Angela, one of my co-workers is getting married soon. When her fiance arrived to take her home, Paul--the only other male on staff at St. Max--and I seized the opportunity to pontificate a little about married life.
My advice (to the fiance) was "If you think about it, you're not all that attached to your opinion." I owe my life of bliss to following that proverb, and I don't care who knows it. Consequently, my recommendation to every engaged man is "Surrender. Resistance is futile."
Paul's wisdom was directed toward Angela: "You have three years to train him. If you don't like how is by then, it's your own fault."

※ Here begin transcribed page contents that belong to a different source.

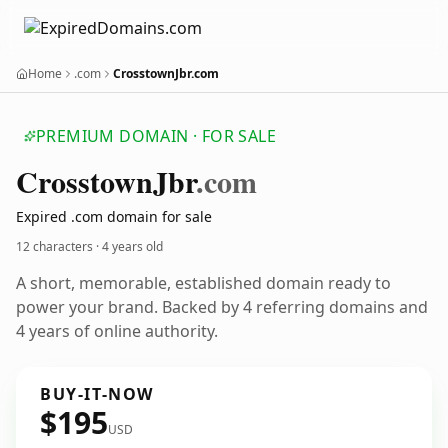
Home
.com
CrosstownJbr.com
PREMIUM DOMAIN · FOR SALE
Crosstown
Jbr
.com
Expired .com domain for sale
12 characters ·
4 years old
A short, memorable, established domain ready to
power your brand. Backed by 4 referring domains and
4 years of online authority.
BUY-IT-NOW
$195
USD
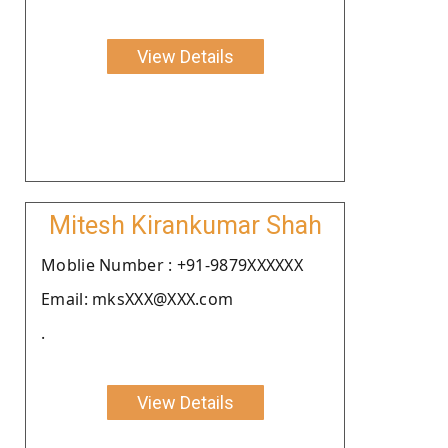
View Details
Mitesh Kirankumar Shah
Moblie Number : +91-9879XXXXXX
Email: mksXXX@XXX.com
.
View Details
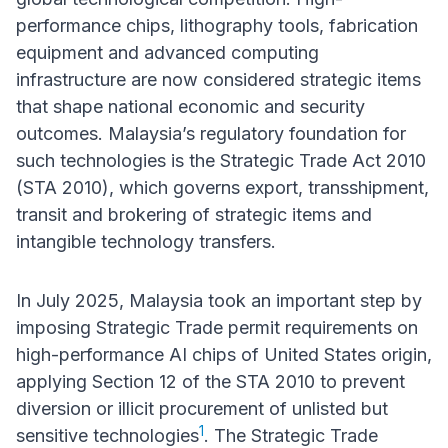
performance chips, lithography tools, fabrication
equipment and advanced computing
infrastructure are now considered strategic items
that shape national economic and security
outcomes. Malaysia’s regulatory foundation for
such technologies is the Strategic Trade Act 2010
(STA 2010), which governs export, transshipment,
transit and brokering of strategic items and
intangible technology transfers.
In July 2025, Malaysia took an important step by
imposing Strategic Trade permit requirements on
high-performance AI chips of United States origin,
applying Section 12 of the STA 2010 to prevent
diversion or illicit procurement of unlisted but
1
sensitive technologies
. The Strategic Trade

Of course, Chesterton, who wrote "Marriage is a duel to the death that no man of honor should refuse," is far more poetical in his advice:
"Every woman has to find out that her husband is a selfish beast, because every man is a selfish beast by the standard of a woman. But let her find out the beast while they are both still in the story of 'Beauty and the Beast.' Every man has to find out that his wife is cross -- that is to say, sensitive to the point of madness: for every woman is mad by the masculine standard. But let him find out that she is mad while her madness is more worth considering than anyone else's sanity."
-- G.K. Chesterton, "Two Stubborn Pieces of Iron" in The Common Man
Angela, may you and John's domestic safari be as wild and fun as mine has been.
HT to Chestertonian at the Blue Boar for the Chesterton quotation.